A fellow I worked with at the time knew of my size in clothing (I do not know how I can measure more around, than up and down, but I suspect metric system gone awry). The “new” shirts and pants and everything fit to a tee and all were nearly new.
Every Easter thereafter, I wore from that gift, a particular “rainbow” shirt; very formal, egg burst circles of every color, coupled with a tuxedo like front and collars that were England anew. Year after year, I only wore it one day a year, Easter, and put it away, and added a prayer for its first owner with each wearing. He lives in Erie. That shirt never failed to be the talk of every Easter among my friends and acquaintences. A total stranger gave it to me.
I asked daughter, Karli, to bury me in it one day.
I had one year long ago, given mom a Bible with appropriate inscriptions.
She had once turned around and looked at me beaming a most wonderful smile. I had my camera in hand and snapped it at the peak moment of smile rays. It was placed on a blank page in the Bible I gave her years ago and I wrote:
“Thought For The Day” above the picture.
The picture filled the page with mom smiling over her shoulder.
Below, I wrote: ” Most smiles are started…….by another smile!”.
Much more was written, but that page intrigued everyone.
And then THEY smiled!
In her final year, mom had gathered that Bible and stuffed the pages with my dad’s World War II papers, the birth certificates of my twin sisters who had preceded in death, incredible personal letters and notes, and more.
She asked that the Bible be placed in her casket with all the papers and pictures of a lifetime.
When I was 17, I bought her Rosary beads in Barcelona, Spain. They were handcut out of wood and each bead about the size of a small ping-pong ball. For nearly 4 decades, it would hang on her living room wall.
Some items count more in living than others.
When the family home was sold and I was in Bethlehem and then, Florida, I cared nothing about hutches and knick-knacks. Mom and I did discuss all last year what would be the fate of the Bible described above.

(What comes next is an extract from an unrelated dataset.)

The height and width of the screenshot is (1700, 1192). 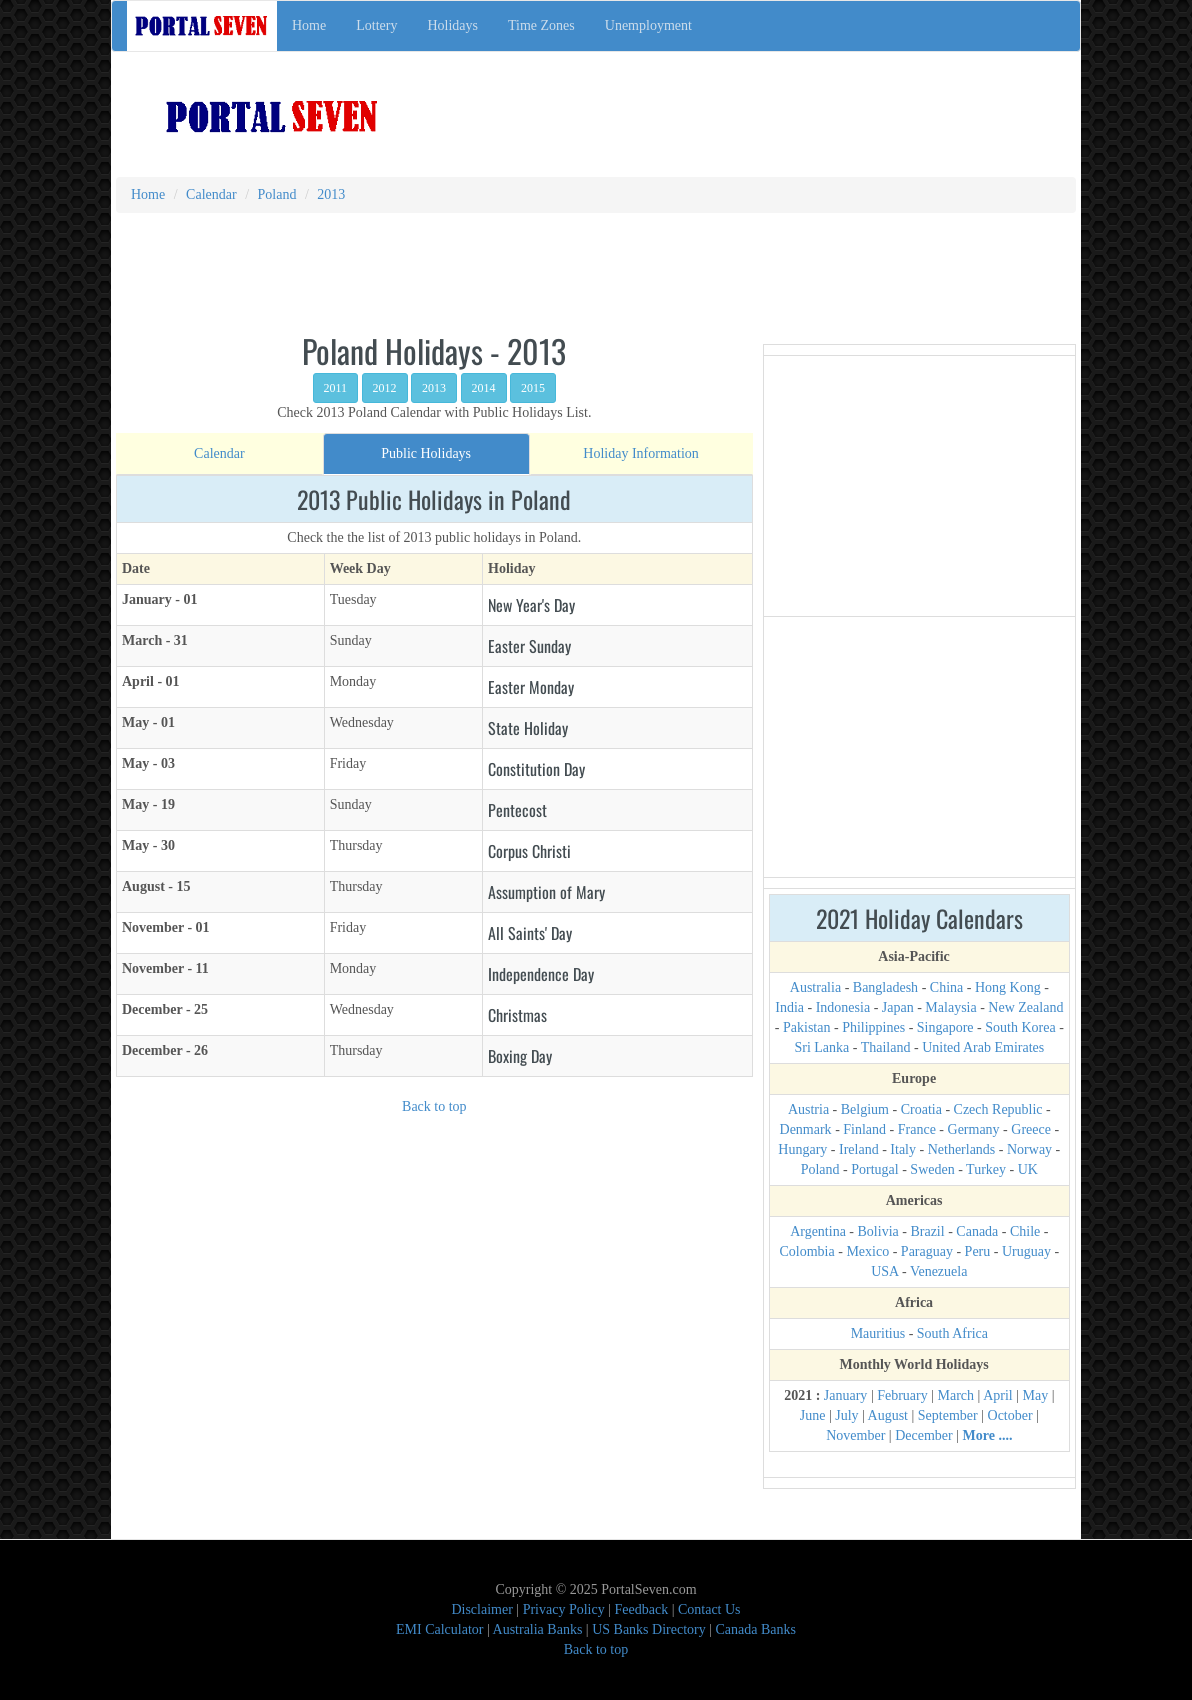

I wanted to keep that particular Bible for my daughters; the contents of papers and pictures could easily be placed in the family Bible instead.
My suitcoats and ties, sweaters and shirts, boxes of family pictures, and the various items above were in my car. The Bible was in my glove compartment with all those contents in the pages. I knew I would wear that special shirt for Easter and a funeral one year instead of just Easter alone.
I cannot replace the pictures or the papers or that shirt.
I can someday replace everything else.
I guess someone needed those things pretty bad to take them from my car and steal them.
I just do not understand the theft of an inscribed Bible tho.
As is often the case, I thought I had more time to try and find everything.
My sister asked me about the Bible today as she knew I brought it up from Florida. I do not think she believes me when I told her that someone stole it out of my glove compartment along with everything else I brought up from Florida.
Maybe if someone sees this note, word could get out to whoever needed to borrow everything for a while, to quietly go to my car, unlock it as you were able to do before, and put everything back.
It would make living in Erie now, precisely as I remember doing years ago.
I was given a metal box from Aruba.
Van Gogh portraits were on all sides, the top and bottom.
He was good with pictures. Me too, tho I made photos not portraits.
I decided to put my very best “Van Gogh’s” of my daughters growing up into my Van Gogh metal box.
While mom’s funeral will go better with a return of the other stuff, I would like the Bible and my Van Gogh’s returned the most.
I am grateful for this space to speak up as I do not have the luxury of time to go to another venue. I hope it is not edited out here.
jan
May 22nd, 2008 at 6:24 am
Though I only “know ” you through this thread, I , too, wanted to express my deepest condolences on the loss of your mother Mr. Lucas. It is the most difficult thing losing one’s mother. Many many thoughts and prayers are with you today and in the days to come. Your tribute to her is a reminder to all to value every moment we have together on this Earth.